Aucun homme n'a reçu de la nature le droit de commander aux autres. La liberté est un présent du ciel, et chaque individu de la même espèce a le droit d'en jouir aussitôt qu'il jouit de la raison. Si la nature a établi quelque autorité, c'est la puissance paternelle : mais la puissance paternelle a ses bornes ; et dans l'état de nature elle finirait aussitôt que les enfants seraient en âge de se conduire. Toute autre autorité vient d'une autre origine que la nature. Qu'on examine bien et on la fera toujours remonter à l'une de ces deux sources : ou la force et la violence de celui qui s'en est emparé ; ou le consentement de ceux qui s'y sont soumis par un contrat fait ou supposé entre eux et celui à qui ils ont déféré1 l'autorité.
  La puissance qui s'acquiert par la violence n'est qu'une usurpation2 et ne dure qu'autant que la force de celui qui commande l'emporte sur celle de ceux qui obéissent ; en sorte que si ces derniers deviennent à leur tour les plus forts, et qu'ils secouent le joug3, ils le font avec autant de droit et de justice que l'autre qui le leur avait imposé. La même loi qui a fait l'autorité la défait alors : c'est la loi du plus fort. 
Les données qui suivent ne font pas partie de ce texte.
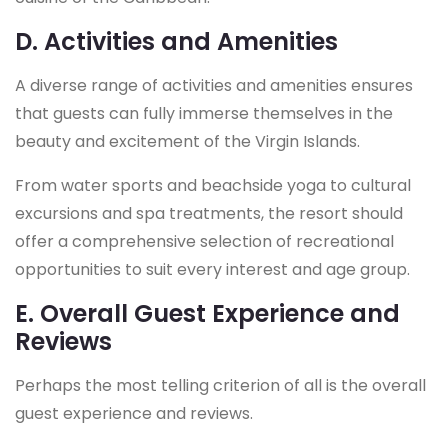
D. Activities and Amenities
A diverse range of activities and amenities ensures
that guests can fully immerse themselves in the
beauty and excitement of the Virgin Islands.
From water sports and beachside yoga to cultural
excursions and spa treatments, the resort should
offer a comprehensive selection of recreational
opportunities to suit every interest and age group.
E. Overall Guest Experience and
Reviews
Perhaps the most telling criterion of all is the overall
guest experience and reviews.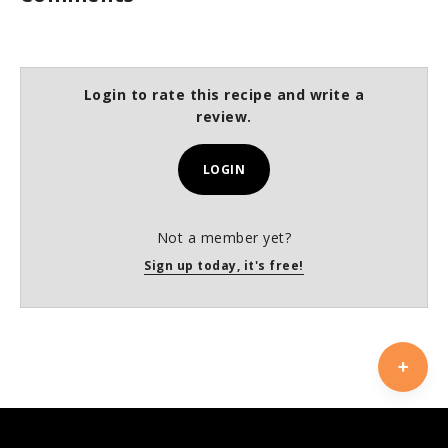
Login to rate this recipe and write a
review.
LOGIN
Not a member yet?
Sign up today, it's free!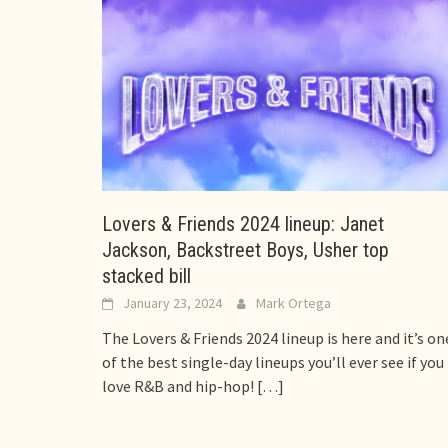
Lovers & Friends 2024 lineup: Janet
Jackson, Backstreet Boys, Usher top
stacked bill
January 23, 2024
Mark Ortega
The Lovers & Friends 2024 lineup is here and it’s on
of the best single-day lineups you’ll ever see if you
love R&B and hip-hop!
[…]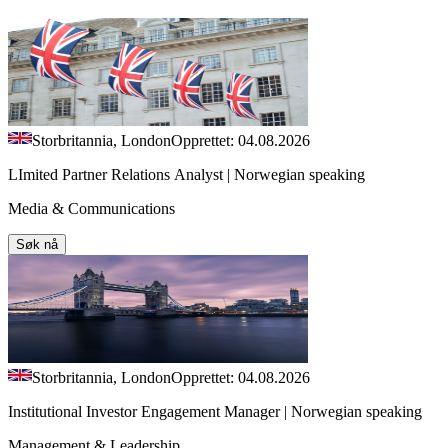
Storbritannia, London
Opprettet: 04.08.2026
LImited Partner Relations Analyst | Norwegian speaking
Media & Communications
Søk nå
Storbritannia, London
Opprettet: 04.08.2026
Institutional Investor Engagement Manager | Norwegian speaking
Management & Leadership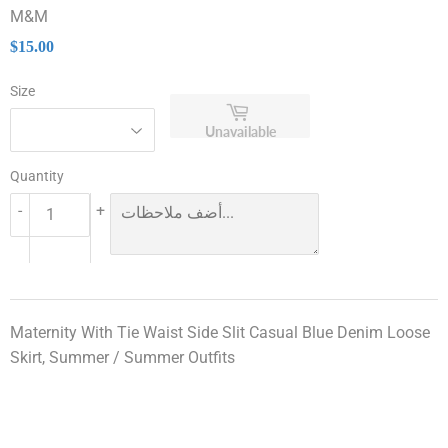
M&M
$15.00
$15.00
Size
Unavailable
Quantity
-
+
Maternity With Tie Waist Side Slit Casual Blue Denim Loose
Skirt, Summer / Summer Outfits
1 - Déférer : céder, donner.
2 - Usurpation : fait de s'approprier quelque chose (ici la puissance) sans en avoir le droit.
3 - Joug : image pour désigner ce qui entrave la liberté.



I- Vous répondrez aux deux questions suivantes (6 points) :

1. Montrez en quoi les textes 1, 2 et 3 mettent en œuvre une série d'oppositions (personnages, lieux,...). (4 points)
2. Quel est le seul texte du corpus qui développe une argumentation directe ? Quels sont ses points communs et ses différences avec les trois autres textes ? (2 points)

II- Vous traiterez ensuite, au choix, l'un des sujets suivants (14 points) :

Commentaire
Vous commenterez le « Conte arabe », extrait de Mémoire en archipel de Rabah Belamri, en vous aidant du parcours de lecture suivant :
- vous montrerez en quoi ce texte a les caractéristiques d'un conte ; 
- vous dégagerez les critiques que formule indirectement ce conte.

Dissertation
Essai, conte, fable sont autant de formes que peut prendre l'argumentation. Laquelle vous paraîtrait la plus appropriée si vous deviez écrire une argumentation et pourquoi ?

Invention 
En vous appuyant sur le texte 2 « La Génisse, la Chèvre et la Brebis en société avec le Lion » de La Fontaine, imaginez sous forme de dialogue en vers ou en prose, les réponses de la Génisse, de la Chèvre et de la Brebis au Lion. Vous ne signerez pas votre texte.